Async options in .NET

To demonstrate the different async options in .NET, I wrote the following samples that call the async read methods of the .NET FileStream. Each sample uses a different programming model:

• APM (Asynchronous Programming Model) — the original BeginXxx/EndXxx callback pattern
• TPL (Task Parallel Library) — wraps APM into a non-blocking Task continuation chain
• TDF (TPL Dataflow) — models the read as a producer/consumer block pipeline
• Rx (Reactive Extensions) — models the async reads as an observable sequence

Each sample reads into a buffer and delegates processing to BufferProcessor:

void BufferProcessor(byte[] buffer)
{
    // process the buffer contents
}

All four complete in roughly the same amount of time. I am biased toward Rx, so it’s the most elegant code sample of them all.

APM sample Link to heading

var buffer = new byte[__bufferSize];
var flag = new ManualResetEventSlim();
Action read = null;
read = () => fileStream.BeginRead(buffer, 0, __bufferSize, ar =>
{
    var bytesRead = fileStream.EndRead(ar);
    if (bytesRead == 0)
    {
        flag.Set();
        return;
    }
    BufferProcessor(buffer);
    read();
}, null);
read();
flag.Wait();

An Action delegate calls BeginRead, passing an anonymous callback. Inside the callback, EndRead returns the number of bytes read. If it’s zero the wait handle is signaled and the callback returns; otherwise the buffer is processed and the delegate calls itself to continue the loop.

TPL sample Link to heading

var buffer = new byte[__bufferSize];
Func<Task<int>> readAsync = () =>
    Task<int>.Factory.FromAsync(
        fileStream.BeginRead, fileStream.EndRead,
        buffer, 0, __bufferSize, null);
Func<Task> loop = null;
loop = () => readAsync().ContinueWith(task =>
{
    if (task.Result == 0)
        return (Task)task;
    BufferProcessor(buffer);
    return loop();
}).Unwrap();
Task sample = loop();
sample.Wait();

Task<int>.Factory.FromAsync wraps the APM pair into a Task<int>. A recursive Func<Task> builds a non-blocking continuation chain — each ContinueWith processes the buffer and recurses, returning the completed task at EOF. Unwrap flattens the nested Task<Task> at each level so the returned Task sample represents the entire operation. sample.Wait() blocks only once, after all reads complete.

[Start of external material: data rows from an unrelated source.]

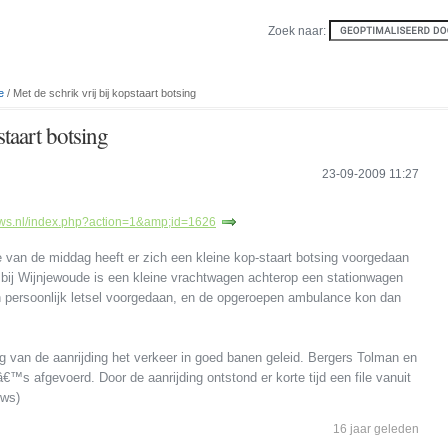
Zoek naar:
e
/ Met de schrik vrij bij kopstaart botsing
staart botsing
23-09-2009 11:27
uws.nl/index.php?action=1&amp;id=1626
 van de middag heeft er zich een kleine kop-staart botsing voorgedaan
 bij Wijnjewoude is een kleine vrachtwagen achterop een stationwagen
n persoonlijk letsel voorgedaan, en de opgeroepen ambulance kon dan
ing van de aanrijding het verkeer in goed banen geleid. Bergers Tolman en
™s afgevoerd. Door de aanrijding ontstond er korte tijd een file vanuit
uws)
16 jaar geleden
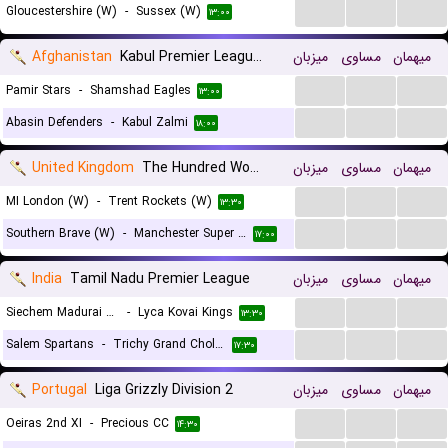
...
...
...
Gloucestershire (W)
-
Sussex (W)
۱۳:۰۰
Afghanistan
Kabul Premier League T20
میزبان
مساوی
میهمان
...
...
...
Pamir Stars
-
Shamshad Eagles
۱۳:۰۰
...
...
...
Abasin Defenders
-
Kabul Zalmi
۱۸:۰۰
United Kingdom
The Hundred Women
میزبان
مساوی
میهمان
...
...
...
MI London (W)
-
Trent Rockets (W)
۱۳:۳۰
...
...
...
Southern Brave (W)
-
Manchester Super Giants (W)
۱۷:۰۰
India
Tamil Nadu Premier League
میزبان
مساوی
میهمان
...
...
...
Siechem Madurai Panthers
-
Lyca Kovai Kings
۱۳:۳۰
...
...
...
Salem Spartans
-
Trichy Grand Cholas
۱۷:۳۰
Portugal
Liga Grizzly Division 2
میزبان
مساوی
میهمان
...
...
...
Oeiras 2nd XI
-
Precious CC
۱۴:۳۰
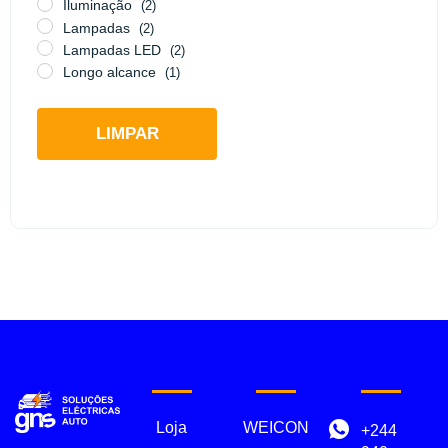
Iluminação
(2)
Lampadas
(2)
Lampadas LED
(2)
Longo alcance
(1)
LIMPAR
Loja
WEICON
+244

TDF sample Link to heading

var buffer = new byte[__bufferSize];
var reader = new TransformBlock<int, byte[]>(async _ =>
{
    var bytesRead = await Task<int>.Factory.FromAsync(
        fileStream.BeginRead, fileStream.EndRead,
        buffer, 0, __bufferSize, null);
    if (bytesRead == 0)
    {
        reader.Complete();
        return null;
    }
    return buffer;
});
var processor = new ActionBlock<byte[]>(data =>
{
    BufferProcessor(data);
    reader.Post(0);
});
reader.LinkTo(processor,
    new DataflowLinkOptions { PropagateCompletion = true },
    data => data != null);
reader.LinkTo(DataflowBlock.NullTarget<byte[]>());
reader.Post(0);
processor.Completion.Wait();

A TransformBlock acts as the producer — it reads from the FileStream and outputs the buffer. An ActionBlock acts as the consumer — it receives each buffer, calls BufferProcessor, and posts back to the reader to request the next read. When EOF is reached, the reader calls Complete() and outputs null, which the predicate filter routes to NullTarget. Completion propagates from the reader to the processor via PropagateCompletion. The calling thread blocks on processor.Completion.Wait().

Rx sample Link to heading

var buffer = new byte[__bufferSize];
var readAsync = Observable.FromAsyncPattern<byte[], int, int, int>(
    fileStream.BeginRead, fileStream.EndRead);
var sequence = Observable.Defer(() => readAsync(buffer, 0, __bufferSize))
    .Repeat()
    .TakeWhile(bytesRead => bytesRead > 0);
sequence.ForEach(_ => BufferProcessor(buffer));

The observable query is defined and assigned to sequence — nothing executes yet. Observable.Defer lazily invokes the read factory on each subscription, and Repeat re-subscribes after each completion — together they form the read loop. TakeWhile terminates the sequence when bytesRead hits zero. sequence.ForEach subscribes to kick off the stream, blocking the calling thread and calling BufferProcessor for each read.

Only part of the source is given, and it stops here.